Летний ветерок тихо перебирал листья ивы, и их ласковый напев не давал мне забыть о моей печали. Солнце встало в зенит. День выдался таким жарким, что даже в тени невозможно было найти хоть немного прохлады. Патрик кивнул, нерешительно улыбнулся и поцеловал меня. От него пахло одеколоном и… конюшней, откуда он, как я догадалась, и явился. Сегодня на нем был элегантный костюм из синей саржи с бежевой отделкой и рубашка из ирландского льна.
Патрику никогда не нравились экстравагантные наряды, кружева и кричащие расцветки. Он выбирал для себя одежду строгого кроя и не пудрил волосы, а просто стягивал их под затылком лентой. Я слабо улыбнулась, представив его в огромном парике, к каким питала особое пристрастие знать. Грустная картинка, которая к тому же напомнила мне об Уинстоне.
Я потянула за ворот платья, пытаясь его расширить. Господи, как жарко! Воздух был влажный, и ткань так и норовила прилипнуть к телу. Патрик, насвистывая, снял камзол и положил его на лавку между нами. Похоже, он тоже изнывал от жары. Мы долго сидели молча и смотрели на чуть поблекшую на солнце изумрудную зелень холмов под белесым небом. Этот пейзаж напомнил мне Ирландию. Я удивилась, осознав, что все реже вспоминаю мой родной остров. Интересно, а Патрик скучает по родине? Как мне показалось, он был доволен жизнью, но у него был тот редкий дар чувствовать себя комфортно всюду, где есть книги и письменные принадлежности. Поскольку он упорно молчал, я решила заговорить первой.

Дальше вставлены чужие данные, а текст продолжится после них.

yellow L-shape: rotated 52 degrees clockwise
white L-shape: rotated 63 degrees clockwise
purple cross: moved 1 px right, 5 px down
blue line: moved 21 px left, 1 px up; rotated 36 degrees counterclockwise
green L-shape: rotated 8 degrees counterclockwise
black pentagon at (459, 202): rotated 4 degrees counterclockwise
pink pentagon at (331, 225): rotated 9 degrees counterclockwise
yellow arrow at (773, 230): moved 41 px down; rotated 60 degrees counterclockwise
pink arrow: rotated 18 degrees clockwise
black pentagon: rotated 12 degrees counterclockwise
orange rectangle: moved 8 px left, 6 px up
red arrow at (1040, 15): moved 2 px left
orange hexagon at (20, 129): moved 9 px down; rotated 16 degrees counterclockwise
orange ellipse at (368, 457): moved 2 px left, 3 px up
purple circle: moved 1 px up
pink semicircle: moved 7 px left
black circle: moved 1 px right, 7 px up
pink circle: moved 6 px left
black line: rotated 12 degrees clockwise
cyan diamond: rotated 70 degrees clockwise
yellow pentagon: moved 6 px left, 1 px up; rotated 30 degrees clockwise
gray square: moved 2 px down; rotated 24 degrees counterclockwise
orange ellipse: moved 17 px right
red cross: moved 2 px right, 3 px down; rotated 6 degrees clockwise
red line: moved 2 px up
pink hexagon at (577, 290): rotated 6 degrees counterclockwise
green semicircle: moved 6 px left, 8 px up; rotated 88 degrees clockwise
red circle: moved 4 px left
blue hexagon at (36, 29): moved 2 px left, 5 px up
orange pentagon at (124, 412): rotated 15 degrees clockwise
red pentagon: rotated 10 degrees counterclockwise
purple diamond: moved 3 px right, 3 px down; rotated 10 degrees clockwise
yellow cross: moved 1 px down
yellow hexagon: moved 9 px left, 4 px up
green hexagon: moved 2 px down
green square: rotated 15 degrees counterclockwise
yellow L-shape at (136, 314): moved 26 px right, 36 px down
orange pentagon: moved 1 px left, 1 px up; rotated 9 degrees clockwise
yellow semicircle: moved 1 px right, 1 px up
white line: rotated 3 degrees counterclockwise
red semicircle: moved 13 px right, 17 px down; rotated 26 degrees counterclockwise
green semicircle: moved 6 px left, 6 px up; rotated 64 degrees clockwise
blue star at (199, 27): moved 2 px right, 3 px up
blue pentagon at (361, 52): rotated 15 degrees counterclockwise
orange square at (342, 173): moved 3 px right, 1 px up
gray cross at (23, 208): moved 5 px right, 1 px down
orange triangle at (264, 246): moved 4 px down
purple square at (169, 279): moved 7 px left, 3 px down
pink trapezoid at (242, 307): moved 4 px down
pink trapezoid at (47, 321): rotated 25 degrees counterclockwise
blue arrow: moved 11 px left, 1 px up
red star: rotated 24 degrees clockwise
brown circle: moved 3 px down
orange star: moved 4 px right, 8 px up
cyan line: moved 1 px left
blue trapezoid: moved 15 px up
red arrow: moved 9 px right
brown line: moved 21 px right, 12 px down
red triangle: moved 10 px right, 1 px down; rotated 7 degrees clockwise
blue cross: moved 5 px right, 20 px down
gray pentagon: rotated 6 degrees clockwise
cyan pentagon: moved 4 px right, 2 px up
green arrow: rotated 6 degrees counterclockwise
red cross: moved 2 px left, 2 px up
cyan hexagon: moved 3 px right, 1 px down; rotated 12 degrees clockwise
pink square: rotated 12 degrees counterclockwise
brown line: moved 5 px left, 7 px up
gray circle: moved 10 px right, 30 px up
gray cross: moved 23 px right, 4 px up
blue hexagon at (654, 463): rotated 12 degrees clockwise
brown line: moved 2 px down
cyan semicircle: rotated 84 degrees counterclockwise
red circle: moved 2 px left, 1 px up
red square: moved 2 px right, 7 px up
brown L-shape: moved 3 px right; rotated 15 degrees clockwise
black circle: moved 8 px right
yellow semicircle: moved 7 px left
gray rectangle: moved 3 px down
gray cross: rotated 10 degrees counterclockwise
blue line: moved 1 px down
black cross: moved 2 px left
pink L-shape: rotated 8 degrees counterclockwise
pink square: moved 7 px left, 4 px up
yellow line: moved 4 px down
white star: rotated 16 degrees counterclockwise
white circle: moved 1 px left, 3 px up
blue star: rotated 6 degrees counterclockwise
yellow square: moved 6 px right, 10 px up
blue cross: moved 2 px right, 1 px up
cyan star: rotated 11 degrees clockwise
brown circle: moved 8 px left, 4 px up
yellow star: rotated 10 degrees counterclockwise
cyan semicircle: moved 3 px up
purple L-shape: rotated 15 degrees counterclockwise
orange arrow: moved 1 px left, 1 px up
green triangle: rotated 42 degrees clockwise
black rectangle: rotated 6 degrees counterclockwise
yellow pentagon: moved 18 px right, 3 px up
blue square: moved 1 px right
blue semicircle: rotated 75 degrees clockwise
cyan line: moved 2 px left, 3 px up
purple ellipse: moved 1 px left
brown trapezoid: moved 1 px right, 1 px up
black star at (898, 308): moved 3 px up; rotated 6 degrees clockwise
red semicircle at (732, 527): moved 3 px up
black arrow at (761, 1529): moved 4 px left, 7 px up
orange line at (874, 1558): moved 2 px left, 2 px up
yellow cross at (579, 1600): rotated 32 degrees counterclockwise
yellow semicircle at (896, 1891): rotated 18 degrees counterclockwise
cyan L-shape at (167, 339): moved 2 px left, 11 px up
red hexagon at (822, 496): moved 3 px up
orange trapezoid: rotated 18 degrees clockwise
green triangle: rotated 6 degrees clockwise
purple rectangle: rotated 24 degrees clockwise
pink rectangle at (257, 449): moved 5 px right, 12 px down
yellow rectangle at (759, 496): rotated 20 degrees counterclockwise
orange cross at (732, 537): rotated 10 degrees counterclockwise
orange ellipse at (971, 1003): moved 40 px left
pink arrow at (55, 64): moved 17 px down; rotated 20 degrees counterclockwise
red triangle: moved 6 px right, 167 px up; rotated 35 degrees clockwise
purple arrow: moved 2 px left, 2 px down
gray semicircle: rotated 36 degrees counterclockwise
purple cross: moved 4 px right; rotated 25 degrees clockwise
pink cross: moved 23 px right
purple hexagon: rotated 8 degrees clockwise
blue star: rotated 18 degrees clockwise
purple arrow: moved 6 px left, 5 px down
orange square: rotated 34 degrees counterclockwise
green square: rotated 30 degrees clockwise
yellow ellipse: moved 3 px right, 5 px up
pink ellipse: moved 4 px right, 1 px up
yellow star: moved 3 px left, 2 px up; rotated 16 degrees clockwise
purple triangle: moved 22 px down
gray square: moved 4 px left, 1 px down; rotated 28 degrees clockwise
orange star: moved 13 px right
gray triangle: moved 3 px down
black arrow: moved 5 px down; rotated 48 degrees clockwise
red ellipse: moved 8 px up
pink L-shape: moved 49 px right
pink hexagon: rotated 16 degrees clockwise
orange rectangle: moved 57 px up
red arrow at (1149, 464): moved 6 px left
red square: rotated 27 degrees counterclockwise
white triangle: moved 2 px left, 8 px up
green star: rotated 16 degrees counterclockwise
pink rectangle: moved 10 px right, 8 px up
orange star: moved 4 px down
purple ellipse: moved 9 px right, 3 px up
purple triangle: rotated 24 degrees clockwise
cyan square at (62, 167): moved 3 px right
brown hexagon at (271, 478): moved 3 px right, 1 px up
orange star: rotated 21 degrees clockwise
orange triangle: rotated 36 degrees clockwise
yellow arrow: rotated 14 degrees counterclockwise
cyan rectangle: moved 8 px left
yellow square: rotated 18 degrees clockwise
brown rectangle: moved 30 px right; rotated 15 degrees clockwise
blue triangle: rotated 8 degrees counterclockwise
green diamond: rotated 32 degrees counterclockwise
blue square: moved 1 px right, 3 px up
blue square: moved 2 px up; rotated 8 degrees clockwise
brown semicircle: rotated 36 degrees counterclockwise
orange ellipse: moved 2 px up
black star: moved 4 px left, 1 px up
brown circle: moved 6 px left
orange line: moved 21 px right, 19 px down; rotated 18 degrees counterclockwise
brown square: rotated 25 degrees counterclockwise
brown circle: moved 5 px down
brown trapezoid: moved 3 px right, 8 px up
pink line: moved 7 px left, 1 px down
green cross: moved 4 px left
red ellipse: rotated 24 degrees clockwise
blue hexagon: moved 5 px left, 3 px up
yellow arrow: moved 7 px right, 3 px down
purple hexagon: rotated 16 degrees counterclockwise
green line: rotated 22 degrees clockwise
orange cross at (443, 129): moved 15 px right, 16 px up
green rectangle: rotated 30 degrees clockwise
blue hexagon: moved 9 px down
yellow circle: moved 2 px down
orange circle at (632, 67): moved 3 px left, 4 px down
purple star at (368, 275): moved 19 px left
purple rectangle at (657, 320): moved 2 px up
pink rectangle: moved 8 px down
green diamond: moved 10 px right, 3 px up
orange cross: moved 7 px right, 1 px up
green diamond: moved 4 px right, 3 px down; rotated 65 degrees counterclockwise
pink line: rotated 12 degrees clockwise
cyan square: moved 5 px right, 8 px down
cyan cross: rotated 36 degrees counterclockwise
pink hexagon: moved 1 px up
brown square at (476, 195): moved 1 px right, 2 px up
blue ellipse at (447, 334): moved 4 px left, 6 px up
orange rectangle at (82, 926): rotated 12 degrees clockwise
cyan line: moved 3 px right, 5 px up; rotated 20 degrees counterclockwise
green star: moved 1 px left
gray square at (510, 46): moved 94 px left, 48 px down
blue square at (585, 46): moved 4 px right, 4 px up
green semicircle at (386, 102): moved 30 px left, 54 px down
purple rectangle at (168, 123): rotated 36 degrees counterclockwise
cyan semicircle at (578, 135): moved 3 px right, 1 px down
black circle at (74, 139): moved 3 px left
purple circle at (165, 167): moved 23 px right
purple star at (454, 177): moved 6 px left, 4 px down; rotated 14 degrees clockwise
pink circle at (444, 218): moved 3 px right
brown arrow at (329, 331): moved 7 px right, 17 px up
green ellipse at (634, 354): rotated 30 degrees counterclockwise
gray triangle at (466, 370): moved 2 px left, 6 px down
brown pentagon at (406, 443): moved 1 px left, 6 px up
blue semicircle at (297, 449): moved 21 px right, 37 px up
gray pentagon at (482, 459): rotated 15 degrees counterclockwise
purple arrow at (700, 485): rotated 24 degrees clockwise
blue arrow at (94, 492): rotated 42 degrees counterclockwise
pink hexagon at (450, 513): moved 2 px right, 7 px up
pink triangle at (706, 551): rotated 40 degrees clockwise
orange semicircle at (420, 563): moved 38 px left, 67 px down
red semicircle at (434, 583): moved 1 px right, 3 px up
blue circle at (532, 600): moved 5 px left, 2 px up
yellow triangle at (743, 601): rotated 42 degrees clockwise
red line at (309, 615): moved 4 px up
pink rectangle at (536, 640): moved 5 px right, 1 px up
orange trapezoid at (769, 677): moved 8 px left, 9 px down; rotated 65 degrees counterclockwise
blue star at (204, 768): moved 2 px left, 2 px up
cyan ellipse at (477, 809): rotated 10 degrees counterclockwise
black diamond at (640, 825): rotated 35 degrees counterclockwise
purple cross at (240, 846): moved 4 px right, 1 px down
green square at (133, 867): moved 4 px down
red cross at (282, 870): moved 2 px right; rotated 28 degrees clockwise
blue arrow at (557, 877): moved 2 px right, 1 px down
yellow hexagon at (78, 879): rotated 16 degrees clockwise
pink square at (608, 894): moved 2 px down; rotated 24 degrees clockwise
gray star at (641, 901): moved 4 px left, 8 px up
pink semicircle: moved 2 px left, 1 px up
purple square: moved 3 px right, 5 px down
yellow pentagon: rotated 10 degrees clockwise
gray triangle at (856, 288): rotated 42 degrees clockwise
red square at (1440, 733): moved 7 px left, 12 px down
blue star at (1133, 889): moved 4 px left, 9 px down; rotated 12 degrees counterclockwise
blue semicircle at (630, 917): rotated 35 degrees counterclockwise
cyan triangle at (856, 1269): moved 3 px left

– Тебе нравится в Эдинбурге? – поинтересовалась я.
– Да, пожалуй.
Я сделала паузу, ожидая, что он скажет еще что-нибудь, но Патрик предпочел промолчать.
– А твое сердце? Ты встретил ту, которую полюбил?
Он передернул плечами и усмехнулся.
– Нет. Мое сердце все еще томится ожиданием. Но неужели тебе так не терпится меня женить?
– Было бы неплохо обзавестись невесткой, которой можно порассказать обо всех твоих детских шалостях!
Мои слова вызвали у Патрика лишь легкую отстраненную улыбку, и я поняла, что мысли его далеко. Я заправила ему за ухо выбившуюся из прически прядку и попутно погладила по выбритой щеке. Он закрыл глаза, удержал мою руку и поцеловал ее. Отпустив мои пальцы, он повернулся и посмотрел мне в глаза.
– Отец винит себя за то, что с тобой случилось, Кейтлин.
– Это не его вина, Пат.
– Он так жалеет, что отдал тебя в услужение к Даннингам!
– Он не мог знать.
– Я понимаю, и все-таки…
Я сбросила башмаки и вытянула ноги перед собой. Я знала, что рано или поздно мне придется открыться Патрику. Сам он не решится заговорить со мной о том, что его беспокоит. Не решится, пока я не дам знать, что готова к этому разговору.
– Спрашивай о чем хочешь, Пат! Ты ведь хочешь знать, верно?
Он задумался, раскачиваясь взад и вперед на скамейке. При этом он то и дело задевал меня плечом. Я разгладила несуществующую складочку на своей юбке цвета лаванды.
– Ты не обязана рассказывать, если не хочешь. Отец повторил мне то, что от тебя услышал…
Он замолчал на полуфразе и опустил глаза.
– А остальное я и сам могу представить. Счастье еще, что он не сделал тебе… не сделал тебе бастарда!
Я почувствовала, что краснею, и поспешно отвернулась. Волнение захлестнуло меня. И все же я не могла рассказать Патрику о моем Стивене. Кроме меня, мой ужасный секрет знали четверо. Бекки поклялась на Библии, что никогда и никому про это не расскажет. Повитухе за молчание щедро заплатили. Уинстон подыскал для моего сына хорошую приемную семью. Ну и, конечно, обо всем знал сам лорд Даннинг. Больше никому про это знать не следовало, ради блага моего сына.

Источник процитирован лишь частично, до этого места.